21 Mayo 2026 at 12:43

En la segunda parte de El padrino, la obra maestra de Francis Ford Coppola, hay una traición entre todas las traiciones que duele más que ninguna otra. Fredo, hermano de Michael Corleone, había participado en el intento fallido de asesinato contra el menor de los Corleone, el capo de la familia. Y lo había hecho por lo mismo de siempre: la ambición de acumular más dinero, más poder. Cuando Michael lo descubre, durante la noche de fin de año, se acerca a su hermano, le coge por el cuello, y le susurra al oído: «Me rompiste el corazón».

En solo dos días desde que se ha conocido la investigación por parte de la Audiencia Nacional al expresidente Rodríguez Zapatero por el caso Plus Ultra, se ha desplegado todo un psicodrama cuyos efectos han reverberado con intensidad entre las filas progres de la sociedad española. Y vaya la presunción de inocencia por delante. Zapatero es inocente hasta que se demuestre lo contrario. No es la intención de estas líneas juzgar la solidez de una causa judicial que puede ir para largo, sino observar los efectos emocionales que provocan determinadas traiciones. Porque en Ábalos, a fin de cuentas, nadie había proyectado una imagen de integridad y honestidad de la que sentirse orgulloso.

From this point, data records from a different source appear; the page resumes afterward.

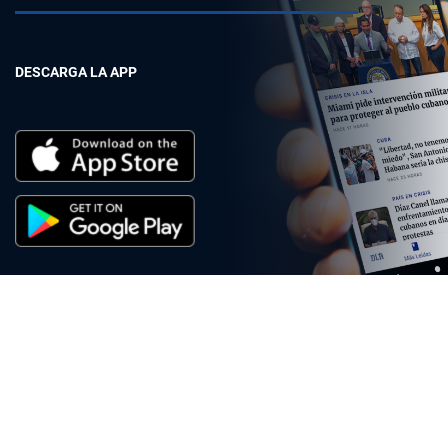
DESCARGA LA APP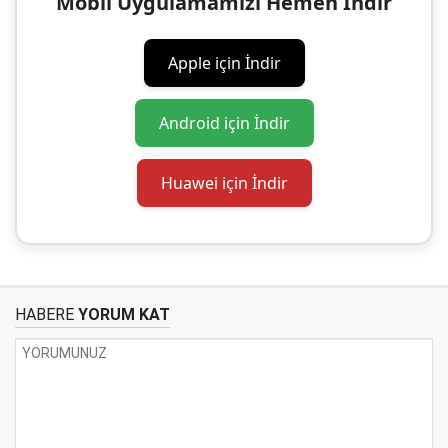
Mobil Uygulamamızı Hemen İndir
Apple için İndir
Android için İndir
Huawei için İndir
HABERE
YORUM KAT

Tampoco en Santos Cerdán.

El martes, cuando la investigación del juez Calama salió a la luz, toda la izquierda – también la izquierda a la izquierda del PSOE– salía en bloque en defensa del expresidente que negociaba con Maduro y con los independentistas. El lawfare ha existido y existe, y si había una pieza de caza mayor, esa era la del expresidente del Gobierno. El miércoles, al desvelarse parte del auto, se echaba el freno de mano. Una lectura en diagonal de las diligencias previas hacía temer lo peor: ¿Y si…?

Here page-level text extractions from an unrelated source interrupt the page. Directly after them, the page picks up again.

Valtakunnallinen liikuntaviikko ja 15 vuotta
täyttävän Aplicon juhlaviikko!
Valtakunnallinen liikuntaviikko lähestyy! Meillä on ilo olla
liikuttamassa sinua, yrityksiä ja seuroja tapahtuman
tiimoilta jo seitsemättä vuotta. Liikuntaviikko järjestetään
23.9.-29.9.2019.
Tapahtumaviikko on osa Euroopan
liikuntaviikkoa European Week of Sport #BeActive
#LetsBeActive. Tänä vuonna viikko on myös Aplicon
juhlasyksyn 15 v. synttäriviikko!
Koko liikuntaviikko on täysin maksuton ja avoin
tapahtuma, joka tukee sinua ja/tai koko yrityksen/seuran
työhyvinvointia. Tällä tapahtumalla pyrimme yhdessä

Gabriel Rufián, en el Congreso, lo sintetizaba desde su escaño con su habitual oratoria: «Si esto es cierto, es una mierda. Si esto es falso, es más mierda todavía». Como queriendo decir: ¿Tú también, ZP…?

Pero hay otra pregunta interesante: ¿cuándo se convirtió Zapatero en un referente de la izquierda más allá del PSOE? La nostalgia es un mecanismo de supervivencia importante; nos permite estar en paz con nuestro pasado, pero a cambio de distorsionarlo para que encaje mejor con aquello que nos gustaría que hubiera sido. Se olvida, por ejemplo, que Zapatero fue el presidente de España que pactó con el Partido Popular la reforma del artículo 135 de la Constitución para imponer un techo a la deuda, rindiéndose a las políticas austericidas de la UE más neoliberal hasta la fecha.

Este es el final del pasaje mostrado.